Collected data:
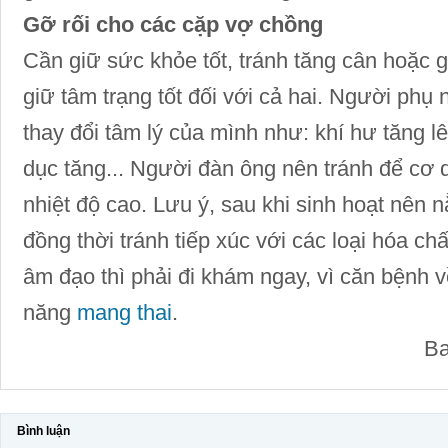
Gỡ rối cho các cặp vợ chồng
Cần giữ sức khỏe tốt, tránh tăng cân hoặc
giữ tâm trạng tốt đối với cả hai. Người phụ
thay đổi tâm lý của mình như: khí hư tăng l
dục tăng... Người đàn ông nên tránh để cơ q
nhiệt độ cao. Lưu ý, sau khi sinh hoạt nên 
đồng thời tránh tiếp xúc với các loại hóa ch
âm đạo thì phải đi khám ngay, vì căn bệnh
năng
mang thai
.
Ba
Bình luận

(ABOUT THIS TASK) Output the entries verbatim but drop the images.

(COMPLETED EXERCISE)
Gỡ rối cho các cặp vợ chồng
Cần giữ sức khỏe tốt, tránh tăng cân hoặc
giữ tâm trạng tốt đối với cả hai. Người phụ
thay đổi tâm lý của mình như: khí hư tăng l
dục tăng... Người đàn ông nên tránh để cơ q
nhiệt độ cao. Lưu ý, sau khi sinh hoạt nên 
đồng thời tránh tiếp xúc với các loại hóa ch
âm đạo thì phải đi khám ngay, vì căn bệnh
năng
mang thai
.
Ba
Bình luận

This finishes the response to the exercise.